Work item: Please return only the lines from the one showing "vấn đề gây…" to the end of the entries, keeping both ends and dropping every picture.

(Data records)
□ □ □ □ □
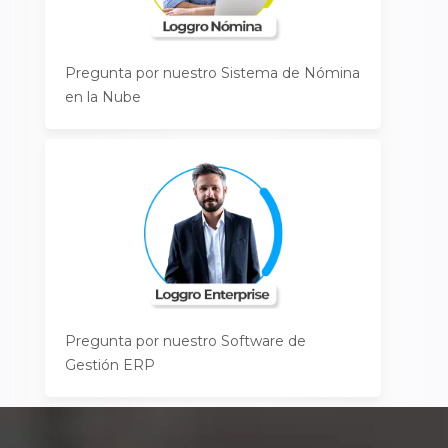
Pregunta por nuestro Sistema de Nómina
en la Nube
Pregunta por nuestro Software de
Gestión ERP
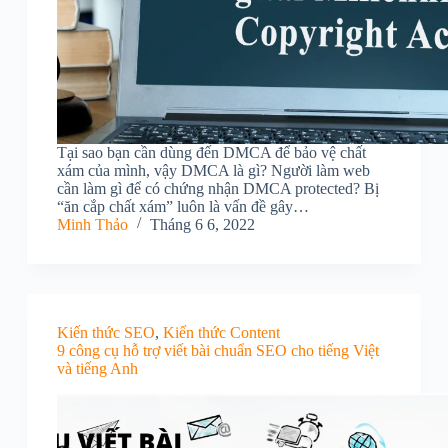
Tại sao bạn cần dùng đến DMCA để bảo vệ chất
xám của mình, vậy DMCA là gì? Người làm web
cần làm gì để có chứng nhận DMCA protected? Bị
“ăn cắp chất xám” luôn là vấn đề gây…
Minh Thảo
Tháng 6 6, 2022
Kiến thức SEO
,
Kiến thức Content
9 công cụ hỗ trợ viết bài chuẩn SEO cho tiếng Việt
và tiếng Anh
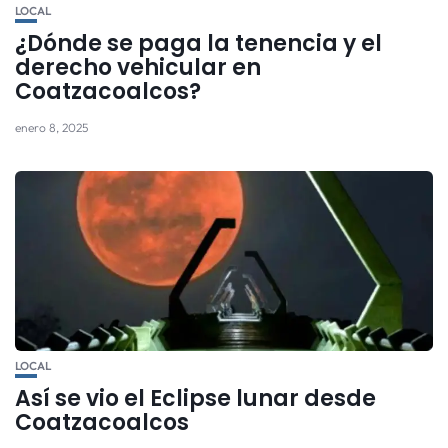
LOCAL
¿Dónde se paga la tenencia y el
derecho vehicular en
Coatzacoalcos?
enero 8, 2025
LOCAL
Así se vio el Eclipse lunar desde
Coatzacoalcos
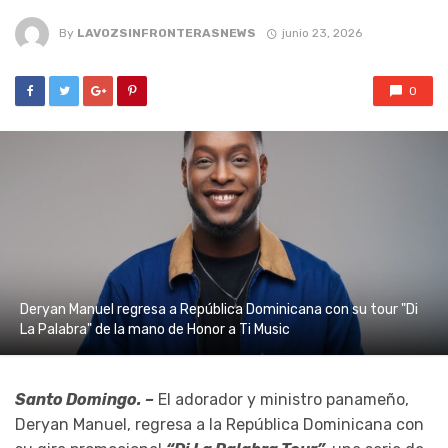
By
LAVOZSINFRONTERASNEWS
junio 23, 2026
0
Deryan Manuel regresa a República Dominicana con su tour "Di
La Palabra" de la mano de Honor a Ti Music
Santo Domingo. –
El adorador y ministro panameño,
Deryan Manuel, regresa a la República Dominicana con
□ □ □ □ □
Expected output:
“ăn cắp chất xám” luôn là vấn đề gây…
Minh Thảo
Tháng 6 6, 2022
Kiến thức SEO
,
Kiến thức Content
9 công cụ hỗ trợ viết bài chuẩn SEO cho tiếng Việt
và tiếng Anh
LOCAL
¿Dónde se paga la tenencia y el
derecho vehicular en
Coatzacoalcos?
enero 8, 2025
LOCAL
Así se vio el Eclipse lunar desde
Coatzacoalcos
By
LAVOZSINFRONTERASNEWS
junio 23, 2026
0
Deryan Manuel regresa a República Dominicana con su tour "Di
La Palabra" de la mano de Honor a Ti Music
Santo Domingo. –
El adorador y ministro panameño,
Deryan Manuel, regresa a la República Dominicana con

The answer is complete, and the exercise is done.